The Black and Latino Angel Investment Fund was launched in 2020 by the Center for Urban Entrepreneurship and Economic Development at Rutgers Business School in Newark and a group of individual accredited investors to provide the necessary seed capital for Black- and Latino-owned technology businesses to grow and scale.
On Wednesday, the BLAIF announced Bank of America is stepping in to help, becoming an investor in the fund.
Lyneir Richardson, executive director of CUEED and the founder of the BLAIF, said he is happy for the partnership.
“We are thrilled to welcome Bank of America as an investor in the Black and Latino Investment Fund of New Jersey,” he said. “Bank of America’s ongoing efforts to address the persistent gap in access to growth capital for underrepresented founders align with our strategy of investing in exceptional Black and Latino entrepreneurs with exceptional business ideas ready for scale. We look forward to expanding our work.”
Alberto Garofalo, president, Bank of America New Jersey, said the bank is eager to help — and notes investments such as this are just one component of Bank of America’s $1.25 billion commitment to racial equality and economic opportunity.
“Access to capital remains one of the biggest challenges for minority-owned businesses,” Garofalo said. “Working together, we can create the conditions that enable new ideas to flourish, thereby ensuring that the opportunities we want for all of our citizens and the strong economy we want for our community are within our reach.”
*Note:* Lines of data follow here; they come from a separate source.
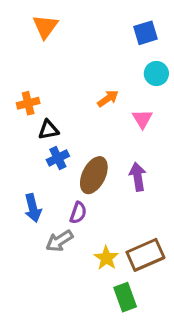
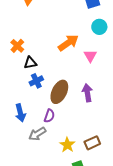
orange arrow: (108, 99) -> (68, 43), size x1.5
orange cross: (28, 103) -> (17, 46), turned -32
brown rectangle: (145, 255) -> (92, 143), size x0.7

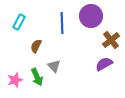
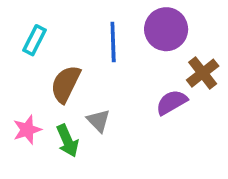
brown semicircle: (36, 46) -> (66, 84), size x1.5
purple semicircle: (104, 64) -> (172, 102), moved
pink star: (15, 80) -> (27, 130), moved

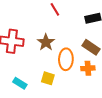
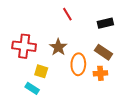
yellow square: (48, 78) -> (41, 71), moved

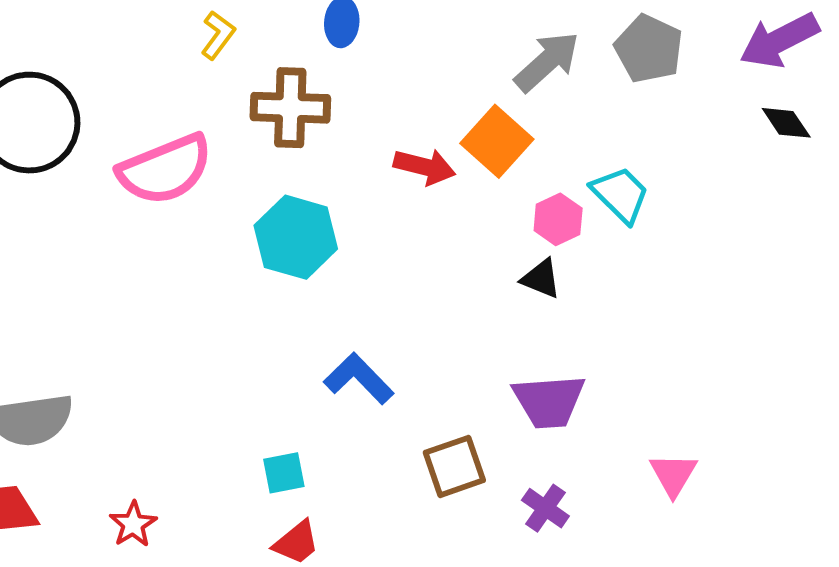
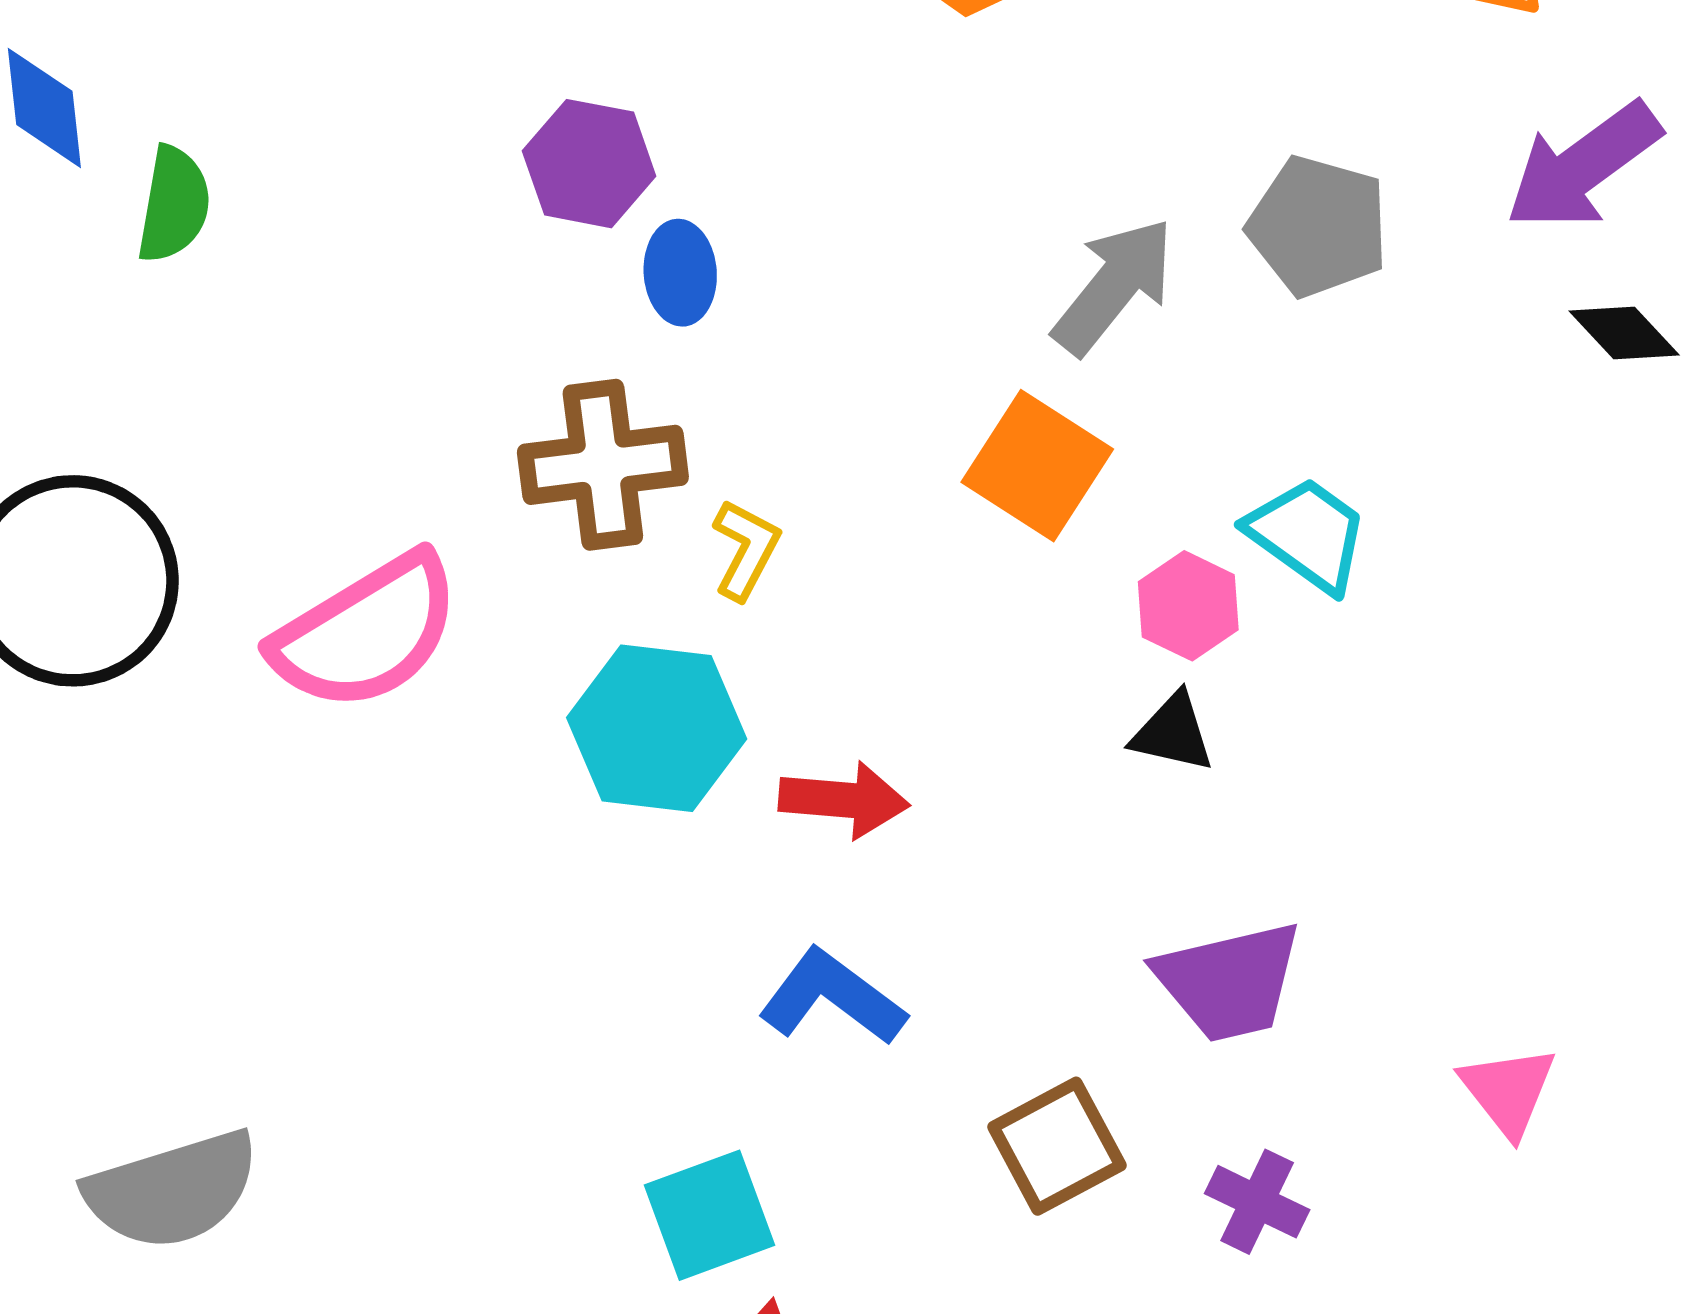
yellow L-shape: (218, 35) -> (746, 549), moved
red arrow: (425, 167) -> (844, 800), moved
cyan square: (284, 473) -> (710, 1215), size x1.4

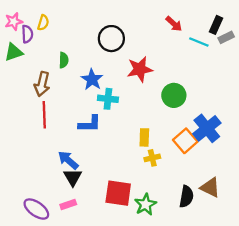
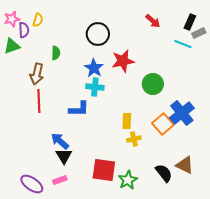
cyan line: (199, 42) -> (183, 44), moved
blue star: (92, 79) -> (94, 68), moved
black semicircle: (186, 197) -> (164, 173), turned -48

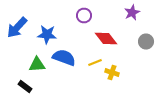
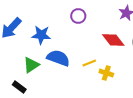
red diamond: (106, 38) -> (113, 40), moved
green triangle: (37, 64) -> (31, 65), turned -30

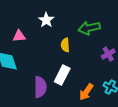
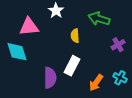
green arrow: (89, 28) -> (99, 19), turned 30
pink triangle: (19, 36) -> (29, 27), size x1.5

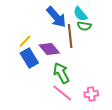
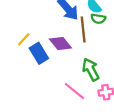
yellow line: (25, 41) -> (24, 39), moved
green arrow: (61, 73) -> (91, 69), moved

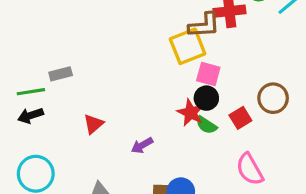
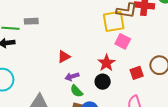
black circle: (206, 98) -> (103, 82), moved
red triangle: (93, 124) -> (64, 57), moved
green semicircle: (206, 125) -> (77, 91), moved

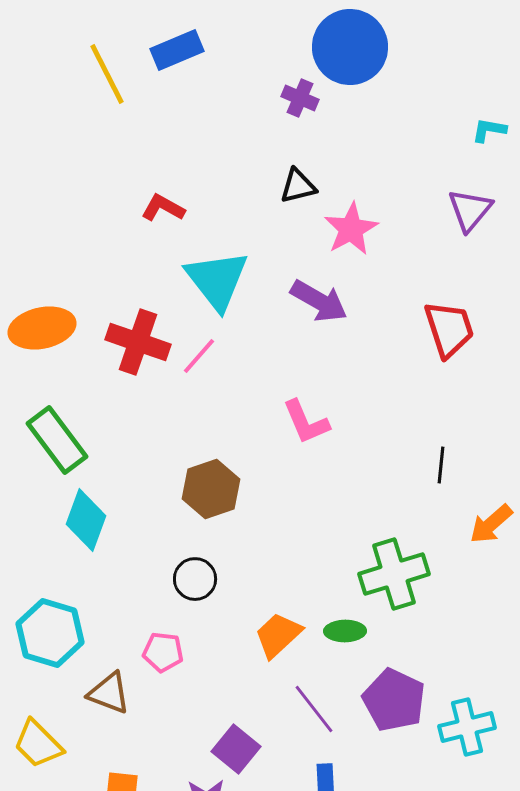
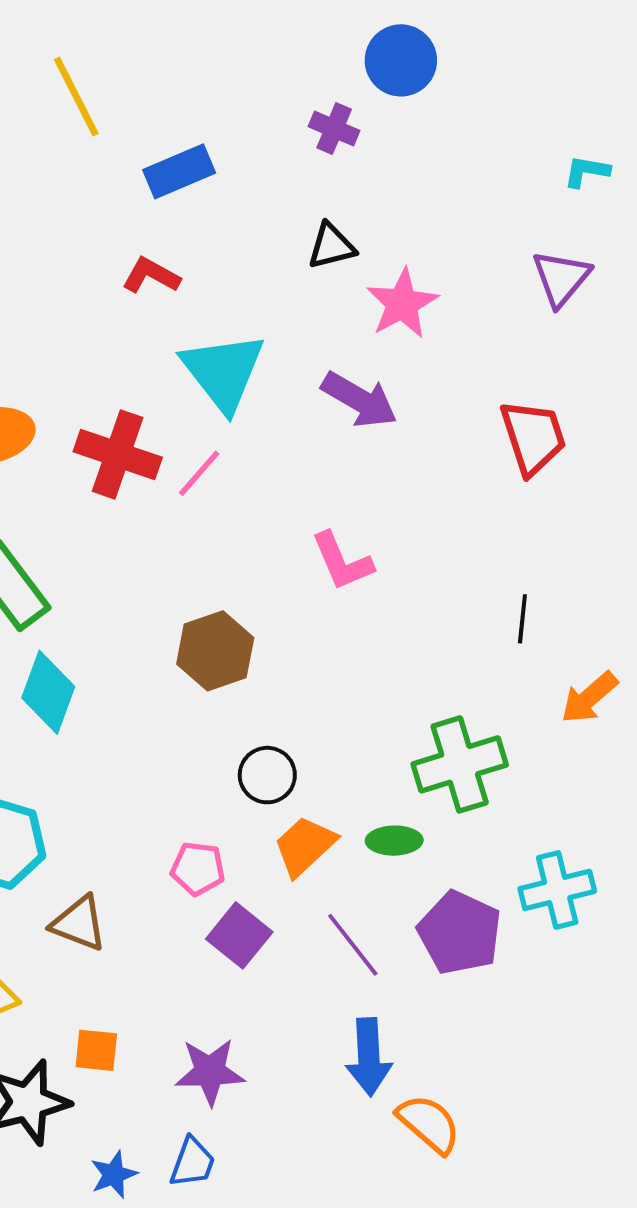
blue circle: (350, 47) -> (401, 60), size x0.7
blue rectangle: (177, 50) -> (179, 171), moved
black circle: (195, 579) -> (267, 775), moved
pink pentagon: (163, 652) -> (198, 869), moved
cyan cross: (467, 727) -> (557, 890), moved
purple square: (236, 749) -> (239, 935), moved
Richardson said fund managers are patient, optimistic impact investors who assess potential growth and risk of these startups, and help entrepreneurs deliver upon their visions. This includes securing additional capital; providing real-time, situational mentorship; introducing prospective customers, suppliers and other growth resources; and stewarding additional capacity building with larger accelerators.
Richardson said the Black and Latino Angel Investment Fund accepts applications from entrepreneurs in New Jersey and New York or ties to this geography, on a rolling basis. The group also is accepting new individual accredited and institutional investors. For more on both, click here.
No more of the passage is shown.